Dikarenakan kerugian yang cukup besar akibat adanya infeksi AI, upaya pencegahan dengan VAKSINASI dan deteksi dini menjadi sangat penting, ditambah lagi perubahan gejala klinis dan patologi anatomi AI saat ini sudah sedikit berbeda dengan sebelumnya.
Medion sebagai produsen vaksin unggas di Indonesia, telah mengembangkan vaksin AI sejak tahun 2004 dan secara continue mengevaluasi dan mengupdate kualitas produknya. Virus Avian Influenza mudah mengalami mutasi, terbagi atas beberapa subtipe berdasarkan kemampuan antigenitas dua protein permukaannya, yaitu Hemagglutinin (HA) dan Neuraminidase (NA). Sampai tahun 2012 telah diidentifikasi ada 16 subtipe HA (H1-H15) dan 9 subtipe NA (N1-N9) pada unggas. Protein HA merupakan bagian yang penting dari virus untuk menempel pada tubuh ayam, sedangkan protein NA berkaitan dengan kemampuan virus melepas virion (hasil perbanyakan) dari sel inang. Sifat virus AI yang tidak mempunyai sifat proof-reading ini yang menyebabkan mutasi.
Dengan sifat virus AI yang mudah mutasi tersebut, setiap produsen vaksin AI secara rutin melakukan monitoring perkembangan virus AI, salah satunya dengan sistem pemetaan AI di Indonesia. Pemetaan virus adalah metode untuk mengelola informasi secara keseluruhan melalui peta perubahan virus berbentuk percabangan yang dituangkan langsung ke dalam media tulisan atau gambar. Untuk mendeteksi perubahan virus AI, Medion memiliki fasilitas laboratorium biomolekuler yang lengkap dan memadai di Unit Laboratorium Services and Animal Testing (LAT).
Tahapan pembuatan vaksin AI dimulai dengan melakukan karakterisasi dan pemetaan virus AI, berlanjut ke pemilihan kandidat seed melalui animal research secara in vitro dan in vivo. Uji in vitro salah satunya dengan uji biomolekuler untuk karakterisasi virus AI, sedangkan uji in vivo adalah uji potensi dan keamanan (kandidat seed, formula, dan produk) di hewan coba. Animal research AI dengan melakukan uji cross protection antar virus AI dengan metode challenge. Sampai saat ini goldstandar pengujian vaksin AI di unggas dirasa efektif dengan uji tantang langsung ke hewan target (direct). Hasil uji cross protection dikombinasi dengan uji cross immunity dianalisa secara keseluruhan dengan hasil uji biomolekuler, ini akan menunjang penentuan master seed vaksin AI.

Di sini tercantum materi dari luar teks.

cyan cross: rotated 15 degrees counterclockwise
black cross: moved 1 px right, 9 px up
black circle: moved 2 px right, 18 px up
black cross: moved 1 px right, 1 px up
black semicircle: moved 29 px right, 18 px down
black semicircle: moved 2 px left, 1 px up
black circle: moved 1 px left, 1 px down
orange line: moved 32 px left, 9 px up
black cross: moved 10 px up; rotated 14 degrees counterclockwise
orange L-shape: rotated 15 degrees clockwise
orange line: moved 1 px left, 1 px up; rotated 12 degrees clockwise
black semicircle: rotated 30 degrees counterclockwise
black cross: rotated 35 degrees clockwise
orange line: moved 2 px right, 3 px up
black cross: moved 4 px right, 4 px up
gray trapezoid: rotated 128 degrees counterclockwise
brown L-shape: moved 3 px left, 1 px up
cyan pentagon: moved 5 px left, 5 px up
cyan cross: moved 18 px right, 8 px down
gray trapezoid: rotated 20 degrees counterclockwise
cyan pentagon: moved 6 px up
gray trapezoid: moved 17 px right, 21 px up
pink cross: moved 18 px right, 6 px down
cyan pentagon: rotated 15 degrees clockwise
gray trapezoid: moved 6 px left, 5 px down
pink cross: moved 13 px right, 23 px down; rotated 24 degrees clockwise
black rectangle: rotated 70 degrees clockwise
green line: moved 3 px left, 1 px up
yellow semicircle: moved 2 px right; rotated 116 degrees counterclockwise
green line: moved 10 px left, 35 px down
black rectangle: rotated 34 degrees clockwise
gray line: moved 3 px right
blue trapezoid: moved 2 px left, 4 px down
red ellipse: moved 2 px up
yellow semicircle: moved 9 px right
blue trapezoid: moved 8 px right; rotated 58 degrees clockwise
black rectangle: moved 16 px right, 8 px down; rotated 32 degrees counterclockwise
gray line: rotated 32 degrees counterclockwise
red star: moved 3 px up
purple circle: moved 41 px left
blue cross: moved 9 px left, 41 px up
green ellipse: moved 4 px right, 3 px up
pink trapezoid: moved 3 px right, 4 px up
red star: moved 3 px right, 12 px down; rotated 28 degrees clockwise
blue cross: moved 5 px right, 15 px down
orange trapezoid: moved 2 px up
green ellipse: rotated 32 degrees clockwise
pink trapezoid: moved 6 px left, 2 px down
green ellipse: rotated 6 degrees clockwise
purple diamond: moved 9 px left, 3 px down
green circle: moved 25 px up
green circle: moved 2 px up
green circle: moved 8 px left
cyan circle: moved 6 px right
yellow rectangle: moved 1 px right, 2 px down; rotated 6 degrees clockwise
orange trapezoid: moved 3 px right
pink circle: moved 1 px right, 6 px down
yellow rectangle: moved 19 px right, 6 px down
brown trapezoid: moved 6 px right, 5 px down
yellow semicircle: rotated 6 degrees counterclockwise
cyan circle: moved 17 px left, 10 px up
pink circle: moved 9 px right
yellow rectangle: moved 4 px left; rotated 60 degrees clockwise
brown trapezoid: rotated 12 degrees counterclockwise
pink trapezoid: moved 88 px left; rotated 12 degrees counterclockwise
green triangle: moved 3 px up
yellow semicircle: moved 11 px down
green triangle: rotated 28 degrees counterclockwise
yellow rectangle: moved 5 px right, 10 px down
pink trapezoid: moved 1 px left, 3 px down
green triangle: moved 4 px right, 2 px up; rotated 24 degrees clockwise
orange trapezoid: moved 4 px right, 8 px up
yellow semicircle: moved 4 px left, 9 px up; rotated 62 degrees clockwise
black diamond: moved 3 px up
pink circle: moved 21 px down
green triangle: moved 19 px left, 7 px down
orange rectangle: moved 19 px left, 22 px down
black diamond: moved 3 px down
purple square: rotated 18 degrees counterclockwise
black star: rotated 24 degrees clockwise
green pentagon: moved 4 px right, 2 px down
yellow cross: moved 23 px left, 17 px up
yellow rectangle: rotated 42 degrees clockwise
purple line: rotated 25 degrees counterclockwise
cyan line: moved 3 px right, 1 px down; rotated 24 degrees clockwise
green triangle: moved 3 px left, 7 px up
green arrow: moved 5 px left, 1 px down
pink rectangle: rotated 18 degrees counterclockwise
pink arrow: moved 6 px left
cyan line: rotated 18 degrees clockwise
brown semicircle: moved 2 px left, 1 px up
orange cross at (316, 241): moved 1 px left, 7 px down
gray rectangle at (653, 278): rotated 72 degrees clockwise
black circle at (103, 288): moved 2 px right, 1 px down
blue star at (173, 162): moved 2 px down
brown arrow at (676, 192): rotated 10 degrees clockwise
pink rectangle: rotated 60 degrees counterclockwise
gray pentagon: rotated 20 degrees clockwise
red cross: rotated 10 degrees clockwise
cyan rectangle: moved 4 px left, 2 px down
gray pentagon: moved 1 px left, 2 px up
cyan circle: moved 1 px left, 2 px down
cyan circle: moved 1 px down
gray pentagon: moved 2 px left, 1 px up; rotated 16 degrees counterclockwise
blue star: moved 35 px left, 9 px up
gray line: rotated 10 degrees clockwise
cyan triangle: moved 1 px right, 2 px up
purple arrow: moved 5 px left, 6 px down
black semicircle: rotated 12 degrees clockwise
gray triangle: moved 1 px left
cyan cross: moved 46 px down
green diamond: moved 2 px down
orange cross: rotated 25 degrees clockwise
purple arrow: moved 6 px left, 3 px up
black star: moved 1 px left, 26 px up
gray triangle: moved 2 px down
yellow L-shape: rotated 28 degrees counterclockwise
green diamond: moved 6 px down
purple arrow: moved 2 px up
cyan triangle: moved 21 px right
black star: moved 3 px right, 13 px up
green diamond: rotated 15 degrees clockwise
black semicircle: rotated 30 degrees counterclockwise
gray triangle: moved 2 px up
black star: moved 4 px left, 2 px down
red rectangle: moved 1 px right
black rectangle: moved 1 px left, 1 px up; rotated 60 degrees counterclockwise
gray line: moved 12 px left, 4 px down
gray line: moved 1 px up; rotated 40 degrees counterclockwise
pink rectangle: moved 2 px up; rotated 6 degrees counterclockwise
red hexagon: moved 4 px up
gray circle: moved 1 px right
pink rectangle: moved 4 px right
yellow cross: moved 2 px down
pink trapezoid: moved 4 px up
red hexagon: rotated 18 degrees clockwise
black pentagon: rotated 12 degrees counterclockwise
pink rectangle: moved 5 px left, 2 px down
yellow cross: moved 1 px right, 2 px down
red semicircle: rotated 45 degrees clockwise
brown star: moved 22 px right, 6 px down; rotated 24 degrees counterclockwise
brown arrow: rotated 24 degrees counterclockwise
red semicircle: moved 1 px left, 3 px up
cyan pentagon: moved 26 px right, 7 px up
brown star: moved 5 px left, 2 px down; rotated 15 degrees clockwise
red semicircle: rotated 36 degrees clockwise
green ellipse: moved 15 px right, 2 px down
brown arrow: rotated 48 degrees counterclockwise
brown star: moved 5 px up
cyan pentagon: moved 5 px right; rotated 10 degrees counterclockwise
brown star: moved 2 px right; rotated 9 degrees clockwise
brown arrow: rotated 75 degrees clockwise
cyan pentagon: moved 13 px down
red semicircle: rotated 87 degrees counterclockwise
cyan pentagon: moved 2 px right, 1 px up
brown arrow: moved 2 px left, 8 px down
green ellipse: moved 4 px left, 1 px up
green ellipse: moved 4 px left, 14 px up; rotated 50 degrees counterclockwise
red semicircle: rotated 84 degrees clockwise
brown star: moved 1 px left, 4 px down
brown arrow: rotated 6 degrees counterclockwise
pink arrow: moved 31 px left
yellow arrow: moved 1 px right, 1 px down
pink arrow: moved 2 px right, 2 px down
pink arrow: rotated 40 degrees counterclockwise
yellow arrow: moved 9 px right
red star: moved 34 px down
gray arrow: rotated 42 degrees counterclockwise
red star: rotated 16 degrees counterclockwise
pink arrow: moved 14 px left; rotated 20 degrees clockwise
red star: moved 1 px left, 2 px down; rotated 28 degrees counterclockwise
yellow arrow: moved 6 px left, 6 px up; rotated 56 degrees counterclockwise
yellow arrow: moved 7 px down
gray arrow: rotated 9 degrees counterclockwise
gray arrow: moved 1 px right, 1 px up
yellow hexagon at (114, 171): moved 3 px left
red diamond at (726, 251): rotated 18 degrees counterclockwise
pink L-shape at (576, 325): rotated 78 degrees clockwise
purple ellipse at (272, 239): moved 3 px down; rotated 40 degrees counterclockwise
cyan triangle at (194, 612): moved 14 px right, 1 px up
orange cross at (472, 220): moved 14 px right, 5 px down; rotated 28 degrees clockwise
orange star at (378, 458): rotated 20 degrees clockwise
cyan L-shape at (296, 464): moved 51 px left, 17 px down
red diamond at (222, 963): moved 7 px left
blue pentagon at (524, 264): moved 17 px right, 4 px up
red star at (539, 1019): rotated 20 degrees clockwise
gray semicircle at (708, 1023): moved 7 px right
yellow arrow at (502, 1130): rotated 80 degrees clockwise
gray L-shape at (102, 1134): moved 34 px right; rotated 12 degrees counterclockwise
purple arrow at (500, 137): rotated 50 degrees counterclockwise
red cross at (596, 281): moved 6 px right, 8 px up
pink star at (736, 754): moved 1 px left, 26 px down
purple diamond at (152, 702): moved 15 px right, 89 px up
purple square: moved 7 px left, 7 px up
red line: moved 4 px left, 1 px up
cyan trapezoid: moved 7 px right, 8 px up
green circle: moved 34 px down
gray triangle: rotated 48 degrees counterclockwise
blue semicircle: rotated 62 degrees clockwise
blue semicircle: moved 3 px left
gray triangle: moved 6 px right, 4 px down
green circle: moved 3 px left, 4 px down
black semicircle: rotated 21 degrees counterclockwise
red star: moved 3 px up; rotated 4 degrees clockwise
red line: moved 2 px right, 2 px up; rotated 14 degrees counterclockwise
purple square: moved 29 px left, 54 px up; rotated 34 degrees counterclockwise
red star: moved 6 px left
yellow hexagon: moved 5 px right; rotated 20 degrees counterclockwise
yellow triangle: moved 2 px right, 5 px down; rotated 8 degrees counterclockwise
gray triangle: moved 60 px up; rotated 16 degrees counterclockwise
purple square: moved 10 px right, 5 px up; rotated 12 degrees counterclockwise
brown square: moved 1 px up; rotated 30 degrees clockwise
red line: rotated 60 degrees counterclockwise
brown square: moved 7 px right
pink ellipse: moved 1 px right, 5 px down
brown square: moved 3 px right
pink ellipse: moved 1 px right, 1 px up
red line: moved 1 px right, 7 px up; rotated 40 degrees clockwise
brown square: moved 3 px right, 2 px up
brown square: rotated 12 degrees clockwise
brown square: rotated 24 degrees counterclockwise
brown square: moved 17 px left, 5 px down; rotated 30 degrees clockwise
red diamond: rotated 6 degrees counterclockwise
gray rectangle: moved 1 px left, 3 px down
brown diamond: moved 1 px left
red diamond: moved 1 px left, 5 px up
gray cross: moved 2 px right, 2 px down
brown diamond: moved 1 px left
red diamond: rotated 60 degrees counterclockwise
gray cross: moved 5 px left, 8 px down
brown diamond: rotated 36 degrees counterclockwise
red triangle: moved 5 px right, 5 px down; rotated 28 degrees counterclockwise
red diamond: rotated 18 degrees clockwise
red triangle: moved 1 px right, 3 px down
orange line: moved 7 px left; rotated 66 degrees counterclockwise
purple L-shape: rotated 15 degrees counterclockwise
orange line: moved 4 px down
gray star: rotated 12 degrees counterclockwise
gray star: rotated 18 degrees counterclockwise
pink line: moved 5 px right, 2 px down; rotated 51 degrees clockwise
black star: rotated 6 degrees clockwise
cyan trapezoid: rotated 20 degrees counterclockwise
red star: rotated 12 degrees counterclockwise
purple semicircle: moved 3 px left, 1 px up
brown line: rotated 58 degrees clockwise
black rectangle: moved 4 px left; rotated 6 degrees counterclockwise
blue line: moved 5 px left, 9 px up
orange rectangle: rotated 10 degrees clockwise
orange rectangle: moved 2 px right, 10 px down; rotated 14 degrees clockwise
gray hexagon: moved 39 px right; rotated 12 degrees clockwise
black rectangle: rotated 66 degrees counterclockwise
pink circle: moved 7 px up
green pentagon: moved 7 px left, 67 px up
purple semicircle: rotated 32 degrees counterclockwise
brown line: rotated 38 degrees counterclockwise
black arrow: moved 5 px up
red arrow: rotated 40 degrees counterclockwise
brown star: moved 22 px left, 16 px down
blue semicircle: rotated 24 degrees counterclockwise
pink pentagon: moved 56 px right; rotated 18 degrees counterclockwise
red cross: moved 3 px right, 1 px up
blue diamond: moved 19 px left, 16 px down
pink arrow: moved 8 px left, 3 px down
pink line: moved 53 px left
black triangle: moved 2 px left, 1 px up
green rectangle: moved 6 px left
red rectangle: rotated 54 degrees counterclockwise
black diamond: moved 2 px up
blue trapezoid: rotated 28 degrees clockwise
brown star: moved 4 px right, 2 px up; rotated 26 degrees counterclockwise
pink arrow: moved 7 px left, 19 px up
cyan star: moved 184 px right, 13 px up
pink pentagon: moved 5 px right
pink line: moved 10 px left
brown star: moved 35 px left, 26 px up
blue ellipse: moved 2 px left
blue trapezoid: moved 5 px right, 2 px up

Pentingnya animal research dalam pengembangan virus AI ini didukung dengan fasilitas laboratorium animal yang memenuhi syarat Animal Biosafety Level 3 yang ada di Animal Testing LAT. Hewan uji yang digunakanpun memenuhi persyaratan spesific pathogen free (SPF) bebas dari lima belas macam penyakit unggas. Kandang animal research juga harus memenuhi syarat, bangunan jauh dari kandang non SPF, untuk meminimalkan dari kontaminasi. Gedung dilengkapi dengan isolator atau dalam gedung dengan filter udara yang bertekanan negatif. Konsutruksi gedung dibuat sedemikian rupa agar terhindar dari masuknya rodentia, burung-burung liar, serangga dan orang luar yang bukan petugas kandang .
Operator kandang animal research di BSL 3, sebelum memasuki gedung tidak boleh kontak dengan ayam lain atau dengan agen penyakit di luar pengujian, dikuatirkan terjadi saling kontaminasi antar uji. Operator kandang harus mandi dan mengganti pakaian luar dengan pakaian steril sebelum memasuki ruangan ruangan di dalam gedung. Semua barang yang akan masuk ke dalam gedung harus dalam keadaan steril demikian juga pakan ayam sebaiknya disterilkan. Air minum dialirkan melalui pipa otomatis yang telah difiltrasi dan disinari dengan UV. Pentingnya tim engineering dalam keberadaan gedung animal biosafety level sangatlah dibutuhkan terutama untuk mengontrol dan memonitoring tekanan udara kandang, sistem sterilisasi pakan dan air minum.
Dengan fasilitas kandang yang memadai, tenaga ahli yang kompeten dan dukungan tim tehnisi engineering, penelitian vaksin Avian influenza bisa dilakukan dengan lancar. Produk terjaga kualitasnya dan manusianya aman dari bahaya pathogen virus.